● Your assignment
Search the entries for lines that contain the word "ایصال", and report each one found.

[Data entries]
= = = = =
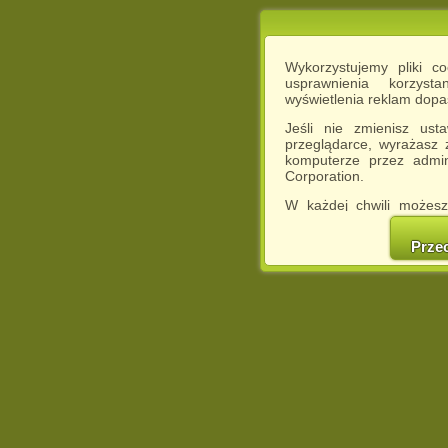
Wykorzystujemy pliki c
usprawnienia korzyst
wyświetlenia reklam dop
Jeśli nie zmienisz ust
przeglądarce, wyrażasz
komputerze przez admin
Corporation.
W każdej chwili możesz
cookies w swojej przeglą
w naszej Pol
Prze
http://chomikuj.pl/Polity
Jednocześnie informuje
może spowodować ogr
Chomikuj.pl.
W przypadku braku twojej
prosimy o opuszczenie se
Wykorzystanie plików c
(dostosowanie reklam do
działań marketingowych).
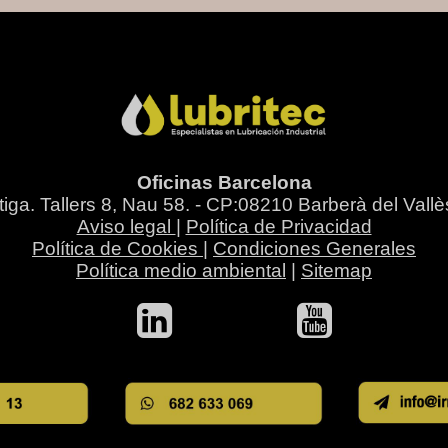
Oficinas Barcelona
tiga. Tallers 8, Nau 58. - CP:08210 Barberà del Vall
Aviso legal
|
Política de Privacidad
Política de Cookies
|
Condiciones Generales
Política medio ambiental
|
Sitemap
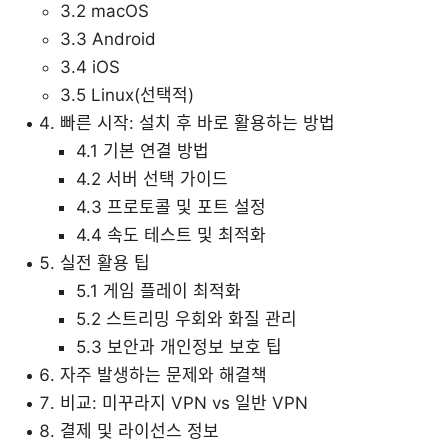
3.2 macOS
3.3 Android
3.4 iOS
3.5 Linux(선택적)
빠른 시작: 설치 후 바로 활용하는 방법
4.1 기본 연결 방법
4.2 서버 선택 가이드
4.3 프로토콜 및 포트 설정
4.4 속도 테스트 및 최적화
실전 활용 팁
5.1 게임 플레이 최적화
5.2 스트리밍 우회와 화질 관리
5.3 보안과 개인정보 보호 팁
자주 발생하는 문제와 해결책
비교: 미꾸라지 VPN vs 일반 VPN
결제 및 라이선스 정보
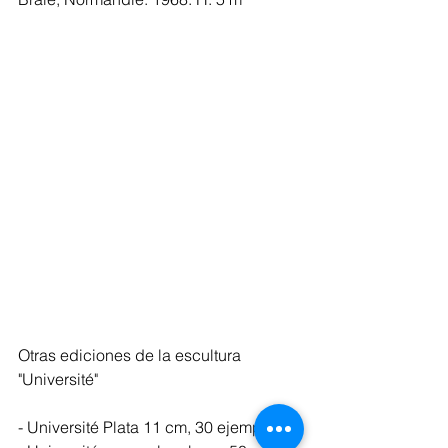
Otras ediciones de la escultura 
"Université"
- Université Plata 11 cm, 30 ejemplares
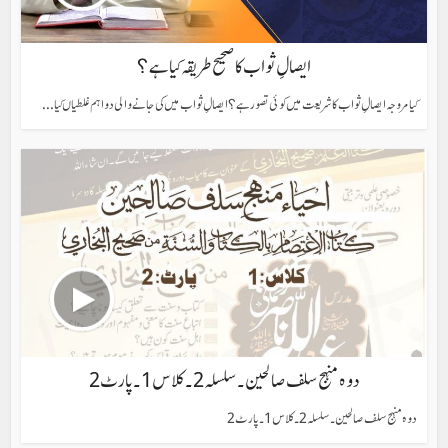
ایصالِ ثواب کا صحیح طریقہ کیا ہے؟
کیا مروجہ ایصالِ ثواب کا شریعت میں کوئی تصور ہے؟ ایصالِ ثواب میں کی جانے والی دو اہم غلطیاں کیا...
دوہ منہج سلف صالحین۔ سلسلہ 2۔ کلاس 1۔ پارٹ 2
دوہ منہج سلف صالحین۔ سلسلہ 2۔ کلاس 1۔ پارٹ 2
= = = = =
● Output of the exercise
ایصالِ ثواب کا صحیح طریقہ کیا ہے؟
کیا مروجہ ایصالِ ثواب کا شریعت میں کوئی تصور ہے؟ ایصالِ ثواب میں کی جانے والی دو اہم غلطیاں کیا...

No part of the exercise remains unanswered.